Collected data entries
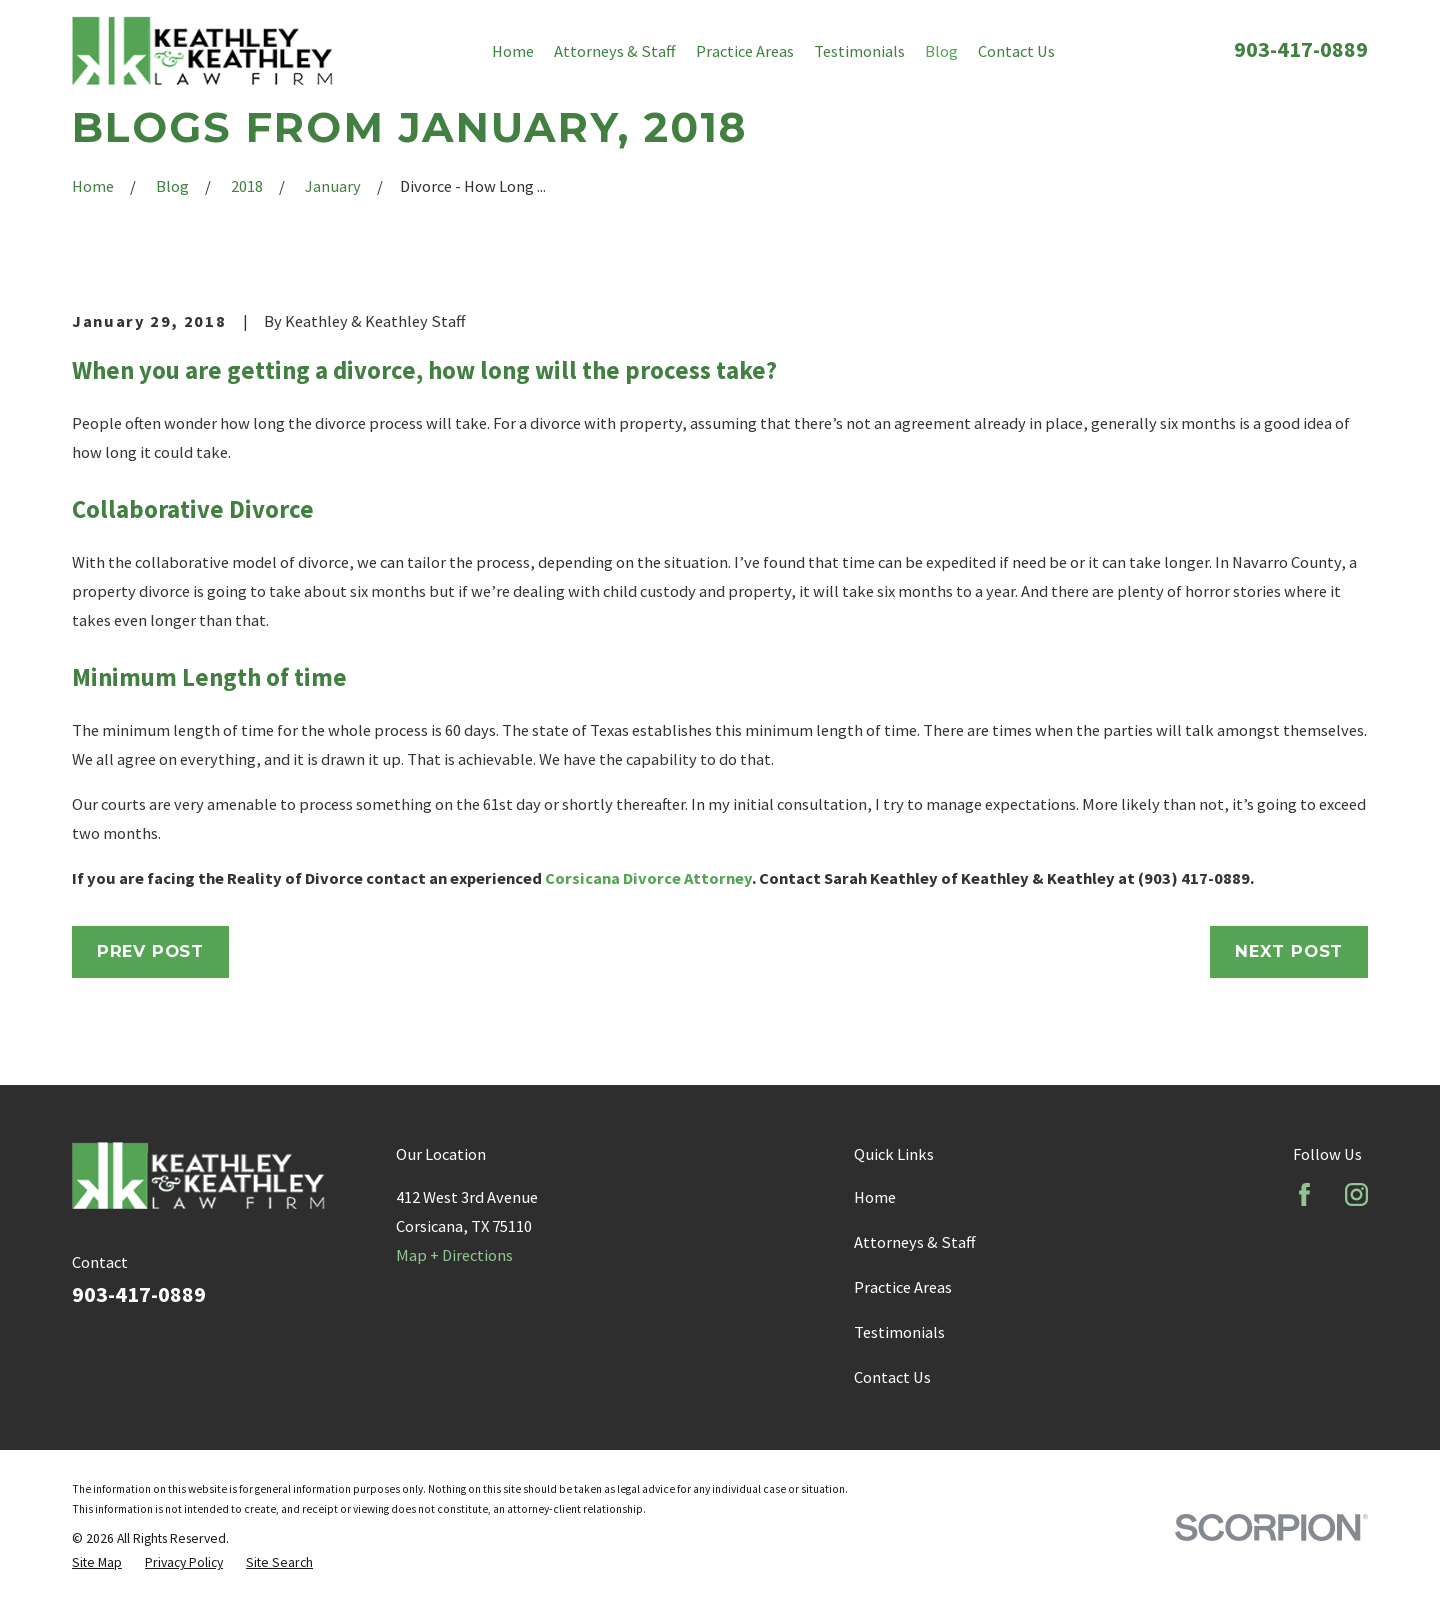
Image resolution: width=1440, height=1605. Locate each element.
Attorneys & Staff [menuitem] (615, 51)
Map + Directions (454, 1255)
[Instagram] (1356, 1194)
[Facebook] (1304, 1194)
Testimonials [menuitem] (859, 51)
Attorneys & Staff (915, 1242)
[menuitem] (97, 1563)
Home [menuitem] (513, 51)
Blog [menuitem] (941, 51)
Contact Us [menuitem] (1016, 51)
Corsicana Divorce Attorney (648, 878)
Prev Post (150, 951)
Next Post (1289, 951)
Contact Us (892, 1377)
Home (875, 1197)
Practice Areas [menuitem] (745, 51)
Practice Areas (903, 1287)
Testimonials (899, 1332)
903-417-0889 (1301, 49)
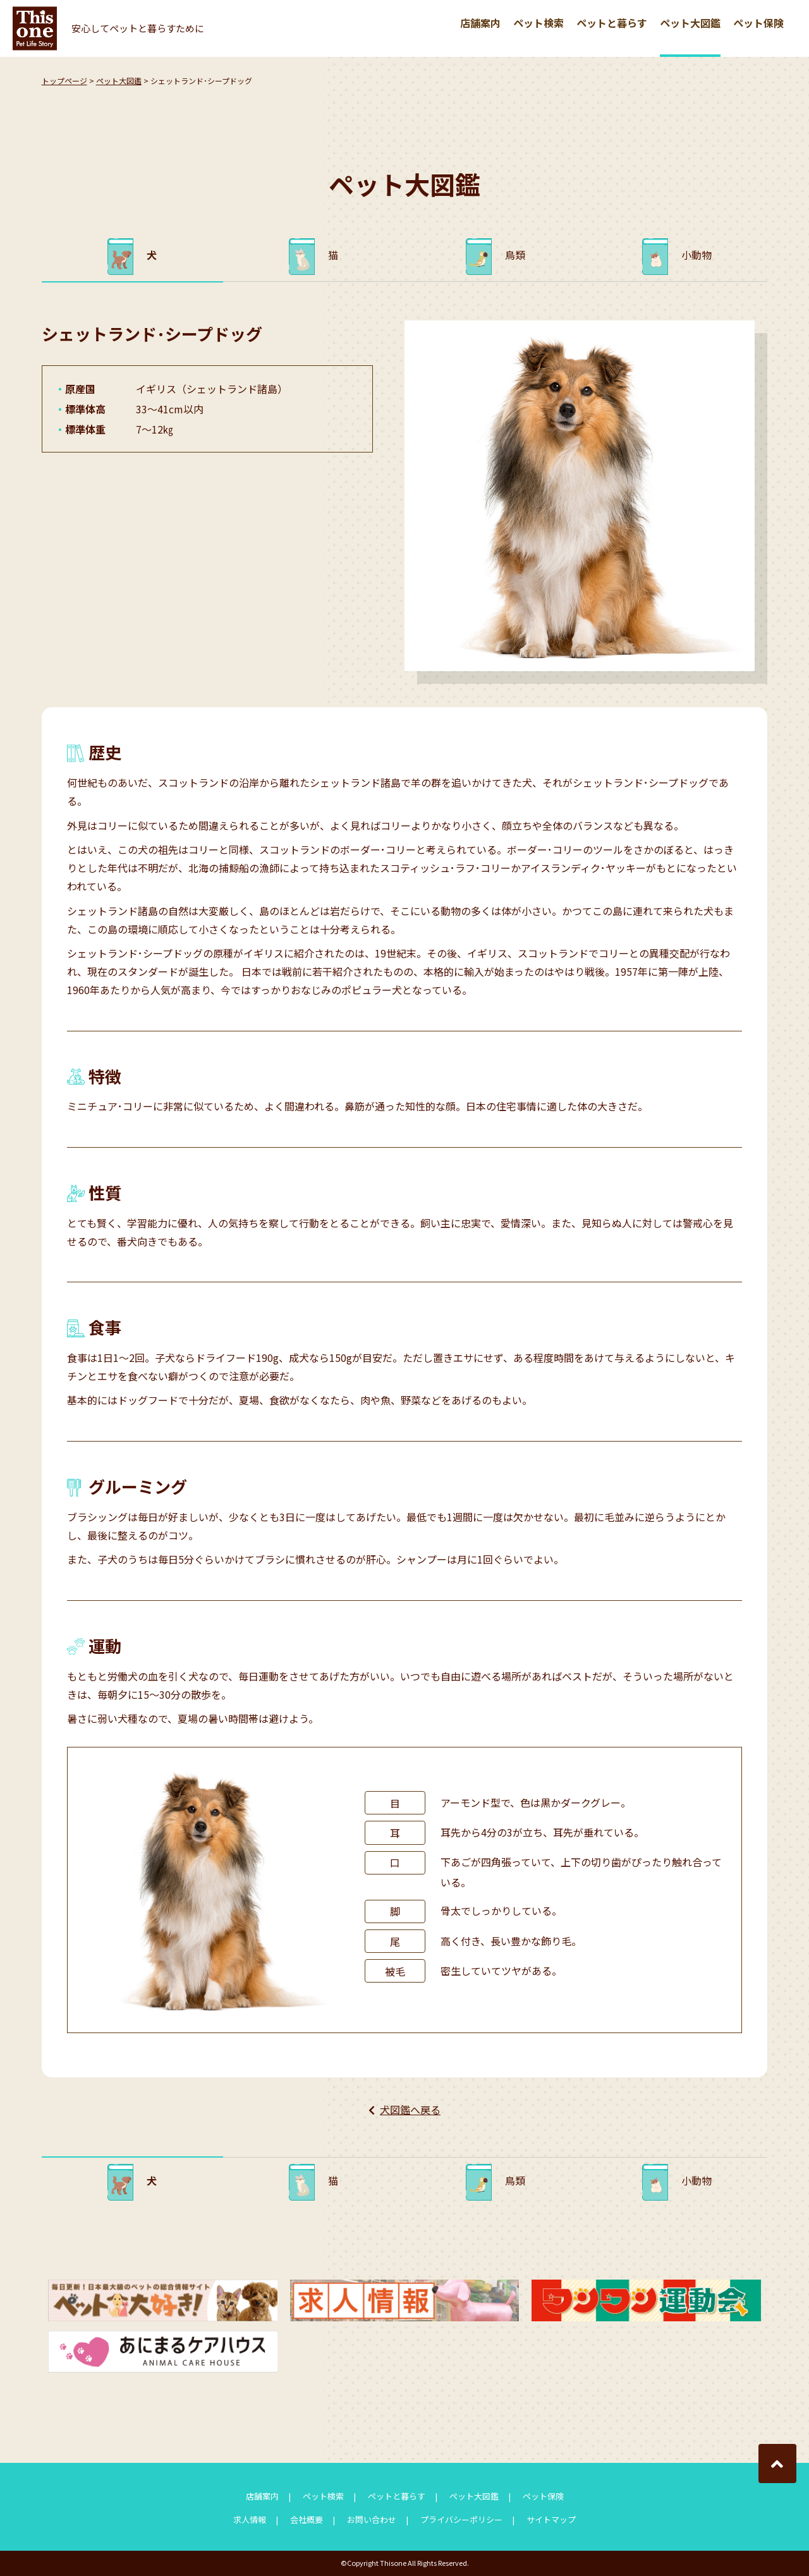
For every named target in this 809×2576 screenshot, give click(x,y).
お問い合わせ (371, 2519)
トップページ (64, 80)
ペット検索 (538, 22)
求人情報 (249, 2519)
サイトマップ (551, 2519)
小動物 (696, 255)
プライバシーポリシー (461, 2519)
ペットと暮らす (611, 22)
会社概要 (306, 2519)
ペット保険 (758, 22)
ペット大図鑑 (690, 22)
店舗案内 (480, 22)
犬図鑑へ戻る (410, 2109)
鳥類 (515, 255)
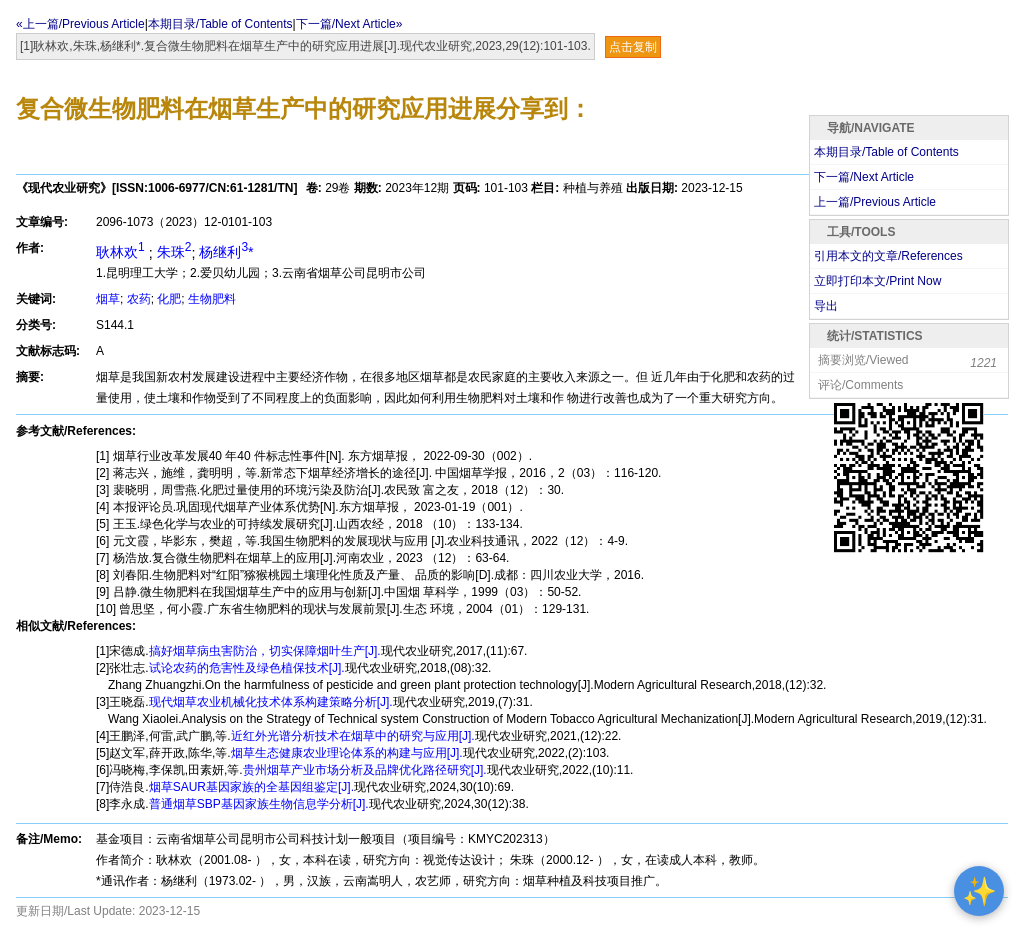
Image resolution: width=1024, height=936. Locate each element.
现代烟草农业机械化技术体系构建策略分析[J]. (271, 702)
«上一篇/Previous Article (80, 24)
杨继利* (226, 252)
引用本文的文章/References (888, 256)
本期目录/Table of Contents (220, 24)
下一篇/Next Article (864, 177)
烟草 (108, 299)
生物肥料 (212, 299)
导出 (826, 306)
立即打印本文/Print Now (877, 281)
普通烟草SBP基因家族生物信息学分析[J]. (259, 804)
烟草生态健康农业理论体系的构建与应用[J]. (347, 753)
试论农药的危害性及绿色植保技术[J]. (247, 668)
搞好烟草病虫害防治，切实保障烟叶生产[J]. (265, 651)
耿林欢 (122, 252)
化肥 (169, 299)
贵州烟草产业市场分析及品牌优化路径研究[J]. (365, 770)
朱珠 (174, 252)
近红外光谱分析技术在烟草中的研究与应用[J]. (353, 736)
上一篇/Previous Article (875, 202)
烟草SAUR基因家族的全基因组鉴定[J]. (251, 787)
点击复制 (633, 47)
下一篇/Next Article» (349, 24)
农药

## Assignment
Only the lines from the line with "For every named" through the end of the records belong in your copy. Repeat them exactly, without pictures.

## Final answer
For every named target in this 809×2576 screenshot, give click(x,y).
お問い合わせ (371, 2519)
トップページ (64, 80)
ペット検索 (538, 22)
求人情報 (249, 2519)
サイトマップ (551, 2519)
小動物 (696, 255)
プライバシーポリシー (461, 2519)
ペットと暮らす (611, 22)
会社概要 (306, 2519)
ペット保険 (758, 22)
ペット大図鑑 (690, 22)
店舗案内 (480, 22)
犬図鑑へ戻る (410, 2109)
鳥類 (515, 255)
Image resolution: width=1024, height=936. Locate each element.
现代烟草农业机械化技术体系构建策略分析[J]. (271, 702)
«上一篇/Previous Article (80, 24)
杨继利* (226, 252)
引用本文的文章/References (888, 256)
本期目录/Table of Contents (220, 24)
下一篇/Next Article (864, 177)
烟草 (108, 299)
生物肥料 (212, 299)
导出 (826, 306)
立即打印本文/Print Now (877, 281)
普通烟草SBP基因家族生物信息学分析[J]. (259, 804)
烟草生态健康农业理论体系的构建与应用[J]. (347, 753)
试论农药的危害性及绿色植保技术[J]. (247, 668)
搞好烟草病虫害防治，切实保障烟叶生产[J]. (265, 651)
耿林欢 (122, 252)
化肥 (169, 299)
贵州烟草产业市场分析及品牌优化路径研究[J]. (365, 770)
朱珠 (174, 252)
近红外光谱分析技术在烟草中的研究与应用[J]. (353, 736)
上一篇/Previous Article (875, 202)
烟草SAUR基因家族的全基因组鉴定[J]. (251, 787)
点击复制 (633, 47)
下一篇/Next Article» (349, 24)
农药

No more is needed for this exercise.